After a potential head injury that kept guard Ian Martinez out for the majority of the game, Dockery got some prolonged playing time compared to his previous three minutes through eight games.
Although Dockery was primarily a non-factor throughout, ending with two points and one offensive rebound, he could see more time this season.
“The thought process was to go into the game and give him some minutes,” Manning said. “With Ian going down, those minutes got extended a little bit. I do think Dock came in and gave us some really good nine minutes, from not playing to being out there in the fire.”
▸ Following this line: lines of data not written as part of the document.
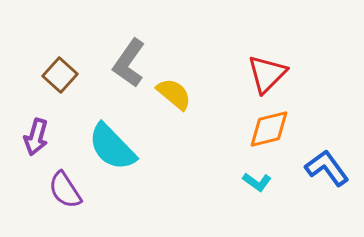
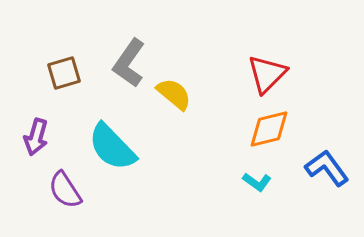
brown square: moved 4 px right, 2 px up; rotated 32 degrees clockwise
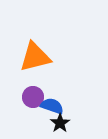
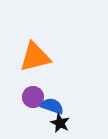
black star: rotated 12 degrees counterclockwise
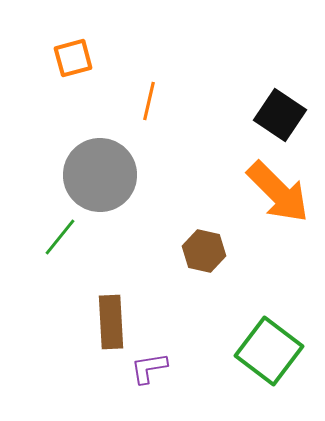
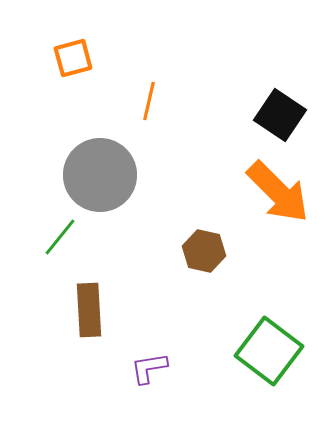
brown rectangle: moved 22 px left, 12 px up
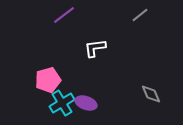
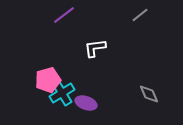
gray diamond: moved 2 px left
cyan cross: moved 10 px up
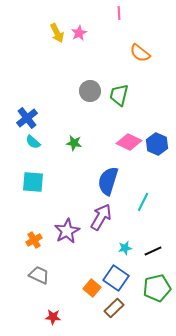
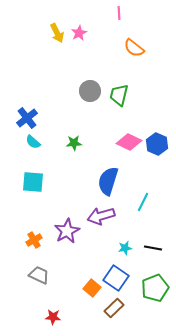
orange semicircle: moved 6 px left, 5 px up
green star: rotated 14 degrees counterclockwise
purple arrow: moved 1 px up; rotated 136 degrees counterclockwise
black line: moved 3 px up; rotated 36 degrees clockwise
green pentagon: moved 2 px left; rotated 8 degrees counterclockwise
A driving layup from Fatts Russell pulled the Terps within one, but Northwestern was able to separate itself on contributions from Chase Audige and Robbie Beran.
However, a string of baskets from Hart and Qudus Wahab, capped off by a three from Hart put Maryland level at 18.
The Terps were starting to fall into a rhythm with under eight minutes in the half, but production became tiresome. Maryland connected on only five of its final 16 shots from the field, finding itself in a 30-27 deficit at halftime.
The second half brought more from Hart, with a quick basket in the paint followed by a three. Wahab hit a pair of free throws before Scott hit his second three of the game to give the Terps a lead after two-and-a-half minutes.
Despite erratic shooting from the field, shooting beyond the arc had a noticeable improvement for Maryland. In large part to Hart’s 4-of-6 from three, the Terps shot 43.5% on the day.
[Qudus Wahab is a force for Maryland men’s basketball. But only in the first half.]
But, any improvement was limited by the overwhelming unpredictability of Maryland’s shots from the field writ large.
Ten consecutive misses in the second half allowed the Wildcats to take the largest lead of either team to that point 47-39.
The Terps weren’t done. As it’s been one to do, Maryland began to rally.
“We was right there,” Eric Ayala said. “We’ve got a lot of season left, it’s still early.”
Taking advantage of Northwestern shooting 1-of-9 with under nine minutes remaining, the Terps nabbed themselves a 7-0 run to pull within one score.
Ayala, who had gone 1-for-10 to that point, nailed a pair of free throws before nailing a three-pointer, giving Maryland new life. A pair of free throws from Wahab meant a Russell three-pointer put the Terps at a one-point deficit with 4:32 to play.
But shooting was once again the downfall. The Wildcats responded by going 5-for-7 down the stretch from the field while Maryland countered by missing five of its final six shots.
Unable to overcome an unwelcoming 28.8% shooting from the field, the Terps began the Manning era with a loss.
”I still feel very confident in our team,” Hart said. “We’re going to continue to fight and have trust in each other.”